John Carreyrou and Tom McGinty on the WSJ.com Health Industry page:
--illustrate for us just how hard it is to get the goods on the medical device industry and the bribes and kickbacks that are paid to their top guns to promote the use of lucrative implants and other devices.
Carryrou and McGinty delve into Medtronic and its royalty and consulting payments to spine surgeons. Medtronic is the prime manufacturer of the equipment used for spinal fusion surgery (binding two adjacent vertebrae together using hardware). A single surgery can use up to $20,000 worth of devices, with a single screw to hold the hardware to a vertebra costing $1000-2000. Medicare now pays the surgeon a much higher fee to do the more-hardware-intensive form of surgery, giving both the surgeon and the device maker (but not the hospital, incidentally) a strong financial incentive to do more of these procedures than is strictly necessary.
There are several back problems where all experts agree that implants are the best answer. The problem lies with the very common problem of degenerative disc disease. It's been shown many times now that if you lined up a lot of patients complaining of chronic lower back pain, and gave them all MRI scans, a bunch of them would have degenerative disc disease. If you also lined up a lot of people of the same age complaining of no back pain at all, and did the same scans, a bunch of them would have degenerative disc disease. There is no reliable correlation between any anatomic abnormality of the spine and most cases of chronic low back pain; and patients who have surgery very commonly end up having about as much pain afterwards as they did before. The only difference is that those who have surgery, besides often having just as much pain in the long haul, also suffer from the many possible complications of the surgical procedure itself. Still, both doctors and patients get desperate after struggling for months or years with chronic pain, so if you add extra financial incentives, the field is ripe for unnecessary surgery.
The national average is that 17% of spinal fusion surgery is done for patients who have degenerative disc disease (and as I say, that's probably far too many anyway). The reporters went out looking for hospitals and docs whose average was considerably above the national numbers. They struck pay dirt at (among other places) Norton Hospital in Louisville, where the docs on staff report doing 24% of their fusions for degenerative disc disease.
The reporters then hit a brick wall with confidentiality requirements (based on a 30-year-old court ruling). They were able to identify a number of surgeons whose personal statistics suggested a major overuse of this procedure, but they were prohibited from publishing their names. They could only publish the statistics for a hospital.
But they were able to name five surgeons who all worked at Norton and who, in the first 9 months of 2010, received a combined $7 million in royalty and consulting payments from Medtronic.
The surgeons and the hospital all countered that nothing was amiss. The surgeons said that some of the billing codes are nonspecific so the WSJ.com data on their surgeries was probably not fully accurate. They also include in the consent forms signed by their patients a notice that they have a financial relation with Medtronic. Finally, the hospital and the company both protest that there's a firewall because the surgeons receive royalty and consulting fees only for products that they personally do not use in their surgeries, eliminating any possibility that the payments are pure payola based on volume.
Over against this account is, first, a statement from two unidentified former Medtronic employees whom initiated whistleblower lawsuits, that "the royalty agreements are intended to disguise the fact that the payments the company makes to surgeons are really kickbacks for using Medtronic devices."
Second, there is the interesting statement in defense of the current payment arrangements, that the firewall works because the surgeons are not paid for consulting on the devices that they actually use every day in their own procedures, but some other devices instead. Really? These docs, though they may be excellent docs, are after all practicing surgeons. They are not academic investigators. What is the great and wonderful knowledge that these guys bring to the company, that's worth a cool $1.4M (per doc average) in only 9 months, about some device that they do not use? "Oh, that device. I've heard of it"? It would seem that if these folks have anything useful to teach the company about how to improve their product, it would be with regard to a device for which they have daily practical familiarity.

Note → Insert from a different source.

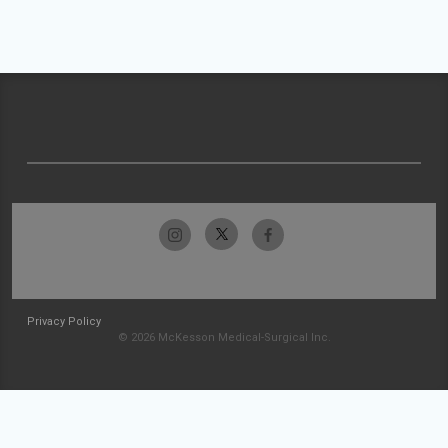
Privacy Policy
© 2026 McKesson Medical-Surgical Inc.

Let's for a minute, on the other hand, give vent to cynicism, and imagine that these payments are nothing but payola in exchange for high volume of use of Medtronic products. If that were the case, then it would be just as easy for Medtronic to agree to pay these dudes consulting fees for some product they never use, as for the fees to be paid for the spinal implant devices they do use.
Perhaps giving support to the cynical take on the issue, Carryrou and McGinty appeared unable to find anyone at Medtronic to explain exactly what were the great intellectual insights that were provided by these surgeons in exchange for their lavish fees.
Bottom line: some of my surgeon colleagues who actually care about professionalism and ethics believe that these "royalty and consulting" payments are a huge cesspool. It's that much harder to get to the bottom of it because the device companies have been smart about how to cover their tracks. (If anything, they're doing better than the pharmaceutical companies so far.)